WHAT YOU HAVE TO DO =
Among the entries, which lines carry the string "Grave"? Copy each of them.

INFORMATION SUPPLIED =

* * * * * * * * *

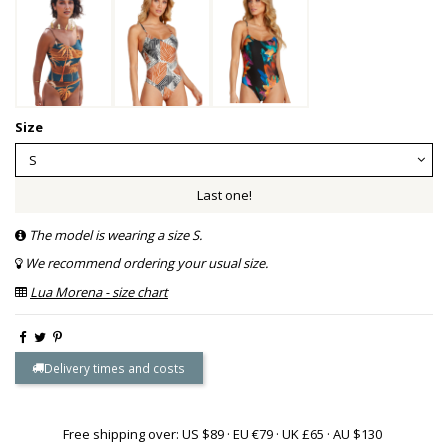
Size
Last one!
The model is wearing a size S.
We recommend ordering your usual size.
Lua Morena - size chart
Delivery times and costs
Free shipping over: US $89 · EU €79 · UK £65 · AU $130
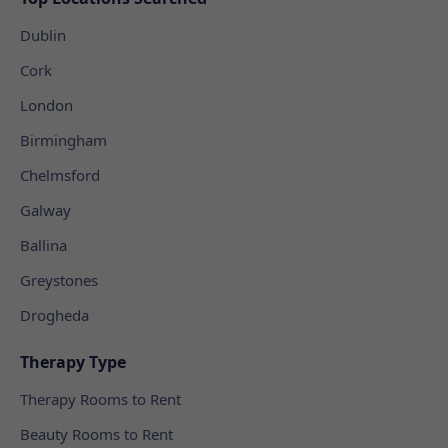
Dublin
Cork
London
Birmingham
Chelmsford
Galway
Ballina
Greystones
Drogheda
Therapy Type
Therapy Rooms to Rent
Beauty Rooms to Rent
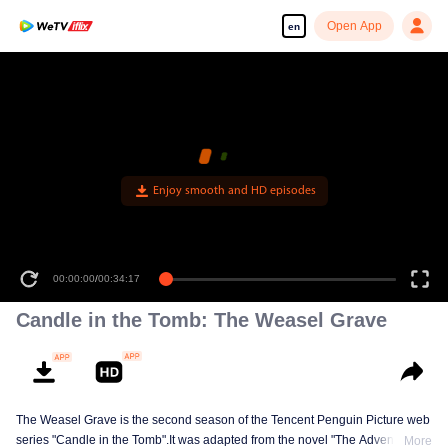
Open App
en
Enjoy smooth and HD episodes
00:00:00
/
00:34:17
Candle in the Tomb: The Weasel Grave
The Weasel Grave is the second season of the Tencent Penguin Picture web
series "Candle in the Tomb".It was adapted from the novel "The Adventures
More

* * * * * * * * *

ANSWER FOR THE TASK =
Candle in the Tomb: The Weasel Grave
The Weasel Grave is the second season of the Tencent Penguin Picture web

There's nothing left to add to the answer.